*** Opening of RAW DATA ***
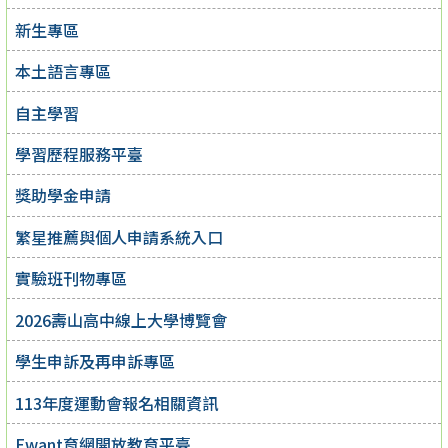
新生專區
本土語言專區
自主學習
學習歷程服務平臺
獎助學金申請
繁星推薦與個人申請系統入口
實驗班刊物專區
2026壽山高中線上大學博覽會
學生申訴及再申訴專區
113年度運動會報名相關資訊
Ewant育網開放教育平臺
*** Close of RAW DATA ***
▶ [WORK ITEM] Each line above gets copied exactly; leave the pictures out.

▶ [EXPECTED ANSWER]
新生專區
本土語言專區
自主學習
學習歷程服務平臺
獎助學金申請
繁星推薦與個人申請系統入口
實驗班刊物專區
2026壽山高中線上大學博覽會
學生申訴及再申訴專區
113年度運動會報名相關資訊
Ewant育網開放教育平臺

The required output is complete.